Extracted page text data:
::::

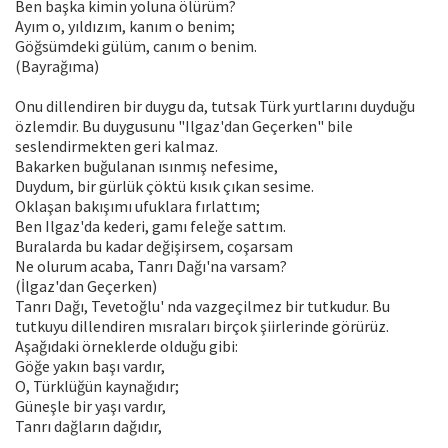
Ben başka kimin yoluna ölürüm?
Ayım o, yıldızım, kanım o benim;
Göğsümdeki gülüm, canım o benim.
(Bayrağıma)
Onu dillendiren bir duygu da, tutsak Türk yurtlarını duyduğu
özlemdir. Bu duygusunu "Ilgaz'dan Geçerken" bile
seslendirmekten geri kalmaz.
Bakarken buğulanan ısınmış nefesime,
Duydum, bir gürlük çöktü kısık çıkan sesime.
Oklaşan bakışımı ufuklara fırlattım;
Ben Ilgaz'da kederi, gamı feleğe sattım.
Buralarda bu kadar değişirsem, coşarsam
Ne olurum acaba, Tanrı Dağı'na varsam?
(İlgaz'dan Geçerken)
Tanrı Dağı, Tevetoğlu' nda vazgeçilmez bir tutkudur. Bu
tutkuyu dillendiren mısraları birçok şiirlerinde görürüz.
Aşağıdaki örneklerde olduğu gibi:
Göğe yakın başı vardır,
O, Türklüğün kaynağıdır;
Güneşle bir yaşı vardır,
Tanrı dağların dağıdır,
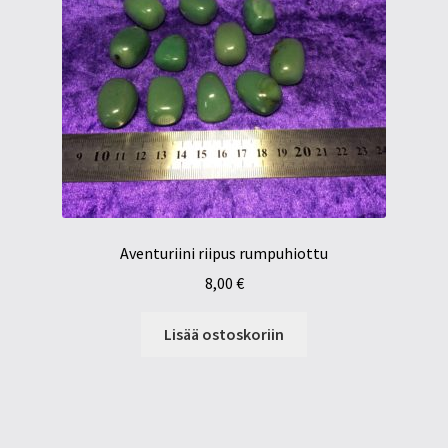
Aventuriini riipus rumpuhiottu
8,00
€
Lisää ostoskoriin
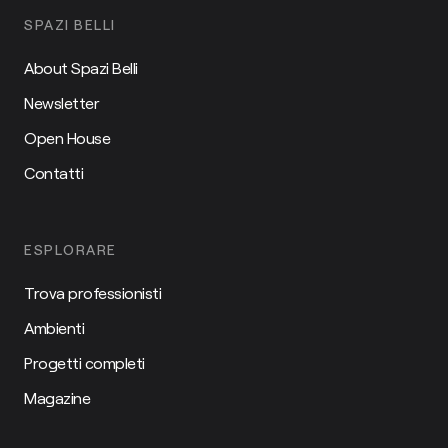
SPAZI BELLI
About Spazi Belli
Newsletter
Open House
Contatti
ESPLORARE
Trova professionisti
Ambienti
Progetti completi
Magazine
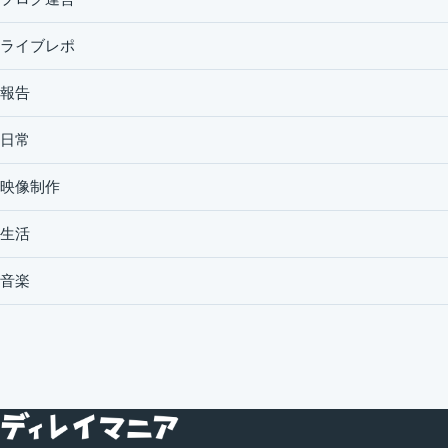
ライブレポ
報告
日常
映像制作
生活
音楽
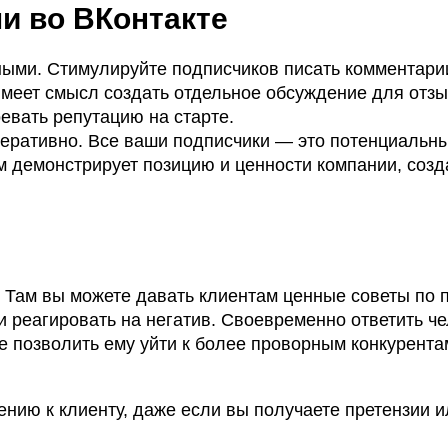
и во ВКонтакте
ыми. Стимулируйте подписчиков писать комментари
Имеет смысл создать отдельное обсуждение для отз
оевать репутацию на старте.
перативно. Все ваши подписчики — это потенциальн
 демонстрирует позицию и ценности компании, созд
 Там вы можете давать клиентам ценные советы по 
и реагировать на негатив. Своевременно ответить че
е позволить ему уйти к более проворным конкурента
ию к клиенту, даже если вы получаете претензии и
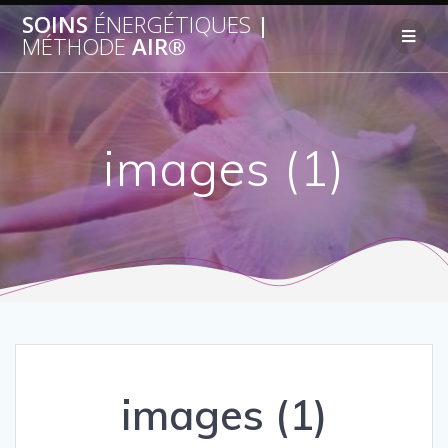
SOINS
ÉNERGÉTIQUES
|
MÉTHODE
AIR®
images (1)
images (1)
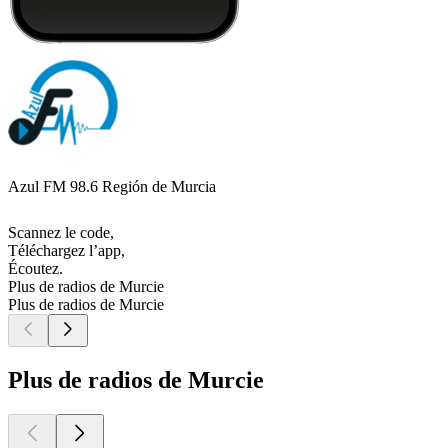
Azul FM 98.6 Región de Murcia
Scannez le code,
Téléchargez l’app,
Écoutez.
Plus de radios de Murcie
Plus de radios de Murcie
Plus de radios de Murcie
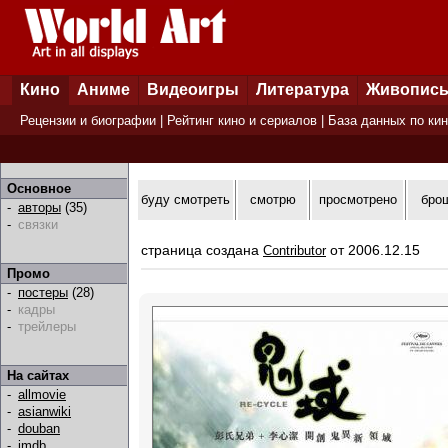
Кино
Аниме
Видеоигры
Литература
Живопис
Рецензии и биографии
|
Рейтинг кино и сериалов
|
База данных по ки
Основное
буду смотреть
смотрю
просмотрено
бро
-
авторы
(35)
-
связки
страница создана
от 2006.12.15
Contributor
Промо
-
постеры
(28)
-
кадры
-
трейлеры
На сайтах
-
allmovie
-
asianwiki
-
douban
-
imdb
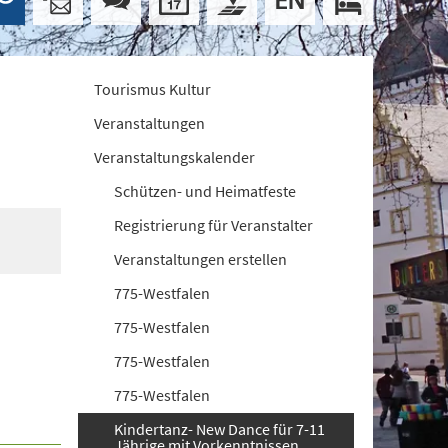
Tourismus Kultur
Veranstaltungen
Veranstaltungskalender
Schützen- und Heimatfeste
Registrierung für Veranstalter
Veranstaltungen erstellen
775-Westfalen
775-Westfalen
775-Westfalen
775-Westfalen
Kindertanz- New Dance für 7-11
Jährige mit Vorkenntnissen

::::

→ ASSIGNMENT:
Only lines holding the word "Geçerken" are wanted, so copy each of them from the records above.

→ EXERCISE ANSWER:
özlemdir. Bu duygusunu "Ilgaz'dan Geçerken" bile
(İlgaz'dan Geçerken)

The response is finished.